It's been fascinating to observe how Philadelphians have changed their tune on the city's housing boom. In the beginning -sometime in late 2001 - there was a deep suspicion about the very notion of new construction - this in a city where the lifespan of a typical surface lot tended to run half a century. I remember attending a block party just after a clutch of new townhouses started rising on the site of the vacant Taney Park warehouse at 25th and Delancey, and hearing the project condemned as a threat to the neighborhood parking supply. Early on, there was a steady stream of complaints about how a half-dozen new condo towers in Center City would turn Philadelphia into Manhattan and destroy its special character.

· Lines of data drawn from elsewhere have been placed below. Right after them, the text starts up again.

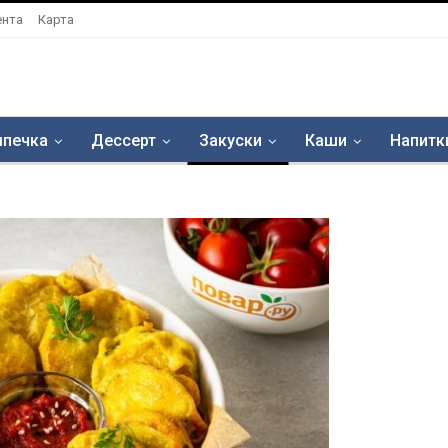
ента
Карта
печка
Дессерт
Закуски
Каши
Напитк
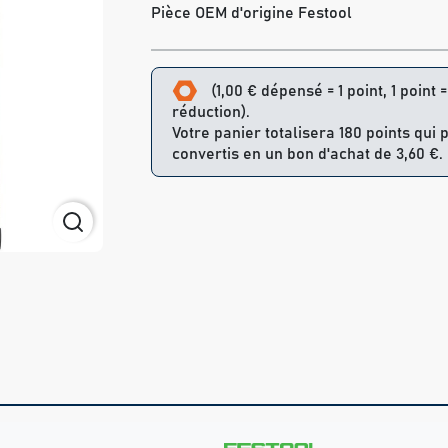
Pièce OEM d'origine Festool
(1,00 € dépensé = 1 point, 1 point 
réduction).
Votre panier totalisera 180 points qui 
convertis en un bon d'achat de 3,60 €.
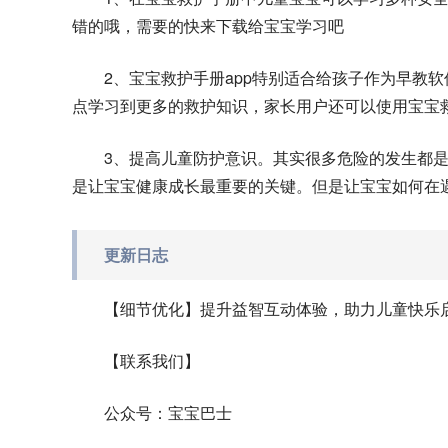
错的哦，需要的快来下载给宝宝学习吧
2、宝宝救护手册app特别适合给孩子作为早教
点学习到更多的救护知识，家长用户还可以使用宝宝
3、提高儿童防护意识。其实很多危险的发生都
是让宝宝健康成长最重要的关键。但是让宝宝如何在
更新日志
【细节优化】提升益智互动体验，助力儿童快乐
【联系我们】
公众号：宝宝巴士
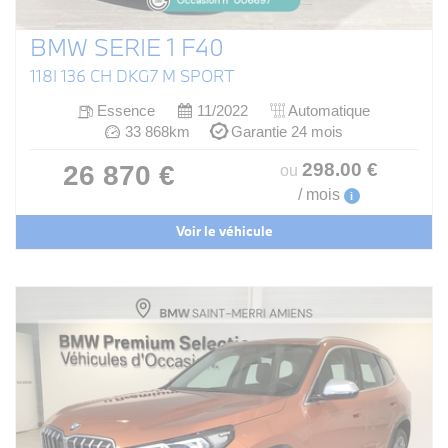
BMW SERIE 1 F40
118I 136 CH DKG7 M SPORT
Essence
11/2022
Automatique
33 868km
Garantie 24 mois
298
.00
€
26 870 €
ou
/ mois
i
Voir le véhicule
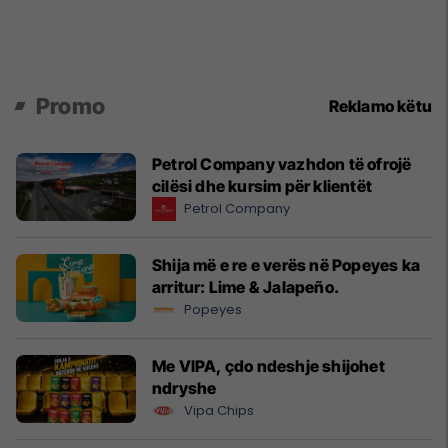
Promo
Reklamo këtu
Petrol Company vazhdon të ofrojë
cilësi dhe kursim për klientët
Petrol Company
Shija më e re e verës në Popeyes ka
arritur: Lime & Jalapeño.
Popeyes
Me VIPA, çdo ndeshje shijohet
ndryshe
Vipa Chips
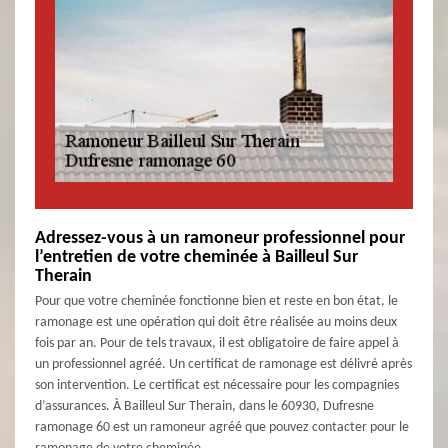
Adressez-vous à un ramoneur professionnel pour
l’entretien de votre cheminée à Bailleul Sur
Therain
Pour que votre cheminée fonctionne bien et reste en bon état, le
ramonage est une opération qui doit être réalisée au moins deux
fois par an. Pour de tels travaux, il est obligatoire de faire appel à
un professionnel agréé. Un certificat de ramonage est délivré après
son intervention. Le certificat est nécessaire pour les compagnies
d’assurances. À Bailleul Sur Therain, dans le 60930, Dufresne
ramonage 60 est un ramoneur agréé que pouvez contacter pour le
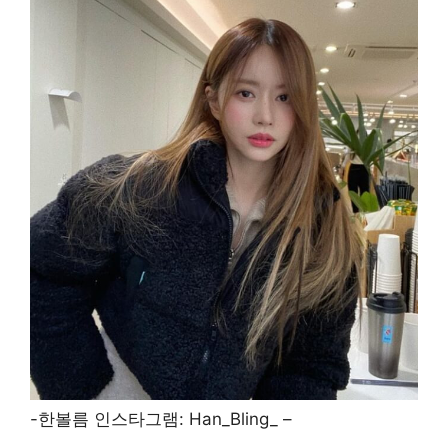
-한볼름 인스타그램: Han_Bling_ –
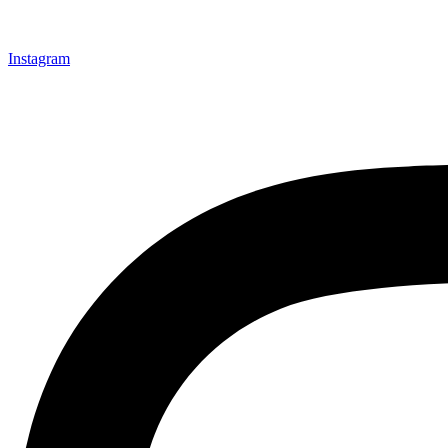
Instagram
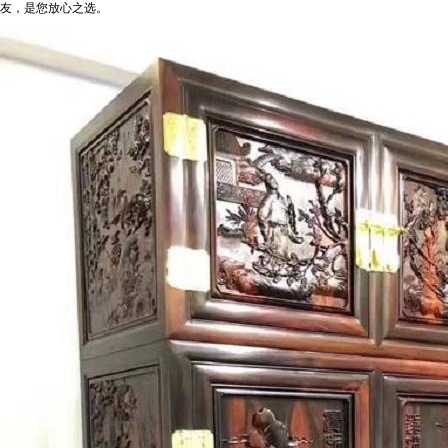
友，是您放心之选。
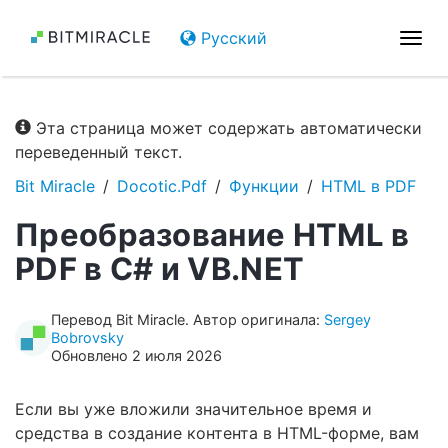
Русский
Пер
нав
Эта страница может содержать автоматически
переведенный текст.
Bit Miracle
Docotic.Pdf
Функции
HTML в PDF
Преобразование HTML в
PDF в C# и VB.NET
Перевод Bit Miracle. Автор оригинала:
Sergey
Bobrovsky
Обновлено 2 июля 2026
Если вы уже вложили значительное время и
средства в создание контента в HTML-форме, вам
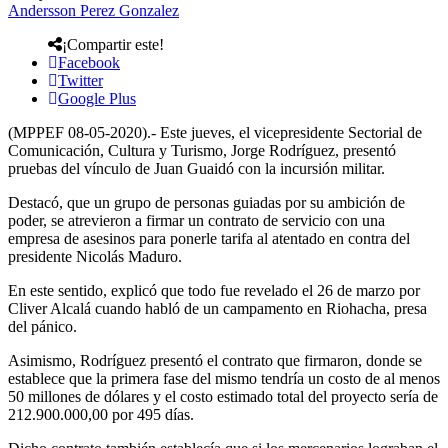
Andersson Perez Gonzalez
¡Compartir este!
Facebook
Twitter
Google Plus
(MPPEF 08-05-2020).- Este jueves, el vicepresidente Sectorial de
Comunicación, Cultura y Turismo, Jorge Rodríguez, presentó
pruebas del vínculo de Juan Guaidó con la incursión militar.
Destacó, que un grupo de personas guiadas por su ambición de
poder, se atrevieron a firmar un contrato de servicio con una
empresa de asesinos para ponerle tarifa al atentado en contra del
presidente Nicolás Maduro.
En este sentido, explicó que todo fue revelado el 26 de marzo por
Cliver Alcalá cuando habló de un campamento en Riohacha, presa
del pánico.
Asimismo, Rodríguez presentó el contrato que firmaron, donde se
establece que la primera fase del mismo tendría un costo de al menos
50 millones de dólares y el costo estimado total del proyecto sería de
212.900.000,00 por 495 días.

But I've noticed that the decibel level has dropped since those early days. I suspect that many people have accepted that Philadelphia will be a changed city after the boom is over, but that change could convey some benefits - like more public energy, better-kept neighborhoods, a wider variety of shops and restaurants, increased estate values - and that these improvements more than compensate for the annoyance of having to circle the block in search of a parking space. Some people have even learned to love the boom, and the corresponding rise in property values. People still complain about new projects, but now their grumbling tends to be more civic-minded: Today's big gripe is that the inertia machine that occupies City Hall is incapable of doing the necessary planning to support the growing population in Greater Center City. While people have learned to love the boom, they want assurances that it won't compromise the qualities that attracted developers here in the first place.
Yet, after all this time, Mayor Street's administration remains shockingly oblivious to the developments taking place all around them. His planners, for example, have yet to spend any time evaluating such basic questions as whether Center City's traditional high-rise zone should be extended south of Pine Street or north of Spring Garden, although developers are pushing the frontiers every day. Nor have they worried much about whether the growing population Greater Center City might require some corresponding public investment in things likes schools, parks and transit.
Over and over, residents have been forced to deal with problems directly. They'll be doing so again tonight when the 30th Ward Democratic Committee hosts a meeting to consider a proposal for a 22-story tower at 16th and Lombard Streets, in the playground of the decommissioned Durham school. The proposal, which comes from one of the city's best developers, Miles & Generalis
, is a distillation of all the things good and bad about the city's unfettered condo boom. The meeting, scheduled for 7 pm at the Wesley AME Zion Church at 15th and Lombard, is the second in as many weeks devoted to the project. Both the tower proposal, shown here, and a five-story alternative, met with strong opposition last week, during a meeting sponsored by the Center City Residents Association.
There are really two distinct philosophical issues here: The first is whether tall buildings should be introduced into neighborhoods south of Pine Street. Once you get below the Drake, Philadelphia becomes a red sea of low-rise brick townhouses. Even if the city did decide it was a good idea to expand the skyscraper zone, the last place to start would be mid-block on Lombard Street. Unlike Broad Street, where the 33-story Symphony House is rising, Lombard doesn't have the width and breadth to hold its own against skyscrapers.
The other issue is trickier, but no less critical. The site of this controversy is a former Durham School, which is owned by the school district. Disregarding the wishes of neighbors, the district decided it would sell the building to the highest bidder rather than the most compatible user. Miles & Generalis, who have redeveloped several decommissioned schools, managed to outbid the well-respected Independence Charter School
- but just barely. That's a shame because the Durham School would have been a perfect fit. The K-7 charter needs more space; the neighborhood will soon need more school options. Yet when Independence Charter's $5 million bid lost out to the developer's $6 million offer, the city and school district acted as if it were none of their business.
How dumb is that? Toll Bros. alone has plans for nearly 1,000 townhouse units in the South Street corridor. Even if just 10 percent of the buyers have school-age kids, the presence of good-quality neighborhood schools is necessary to maintain the value of those houses. Yet, as Philadelphia School's recent battles with neighbors of its expansion plans demonstrates, it's not so easy for existing schools to grow. With its generous, fenced-in playground and sturdy building, it's obvious that Durham should be a school again. What's much less obvious is whether the city should allow skyscrapers to be sprinkled randomly around South Philadelphia.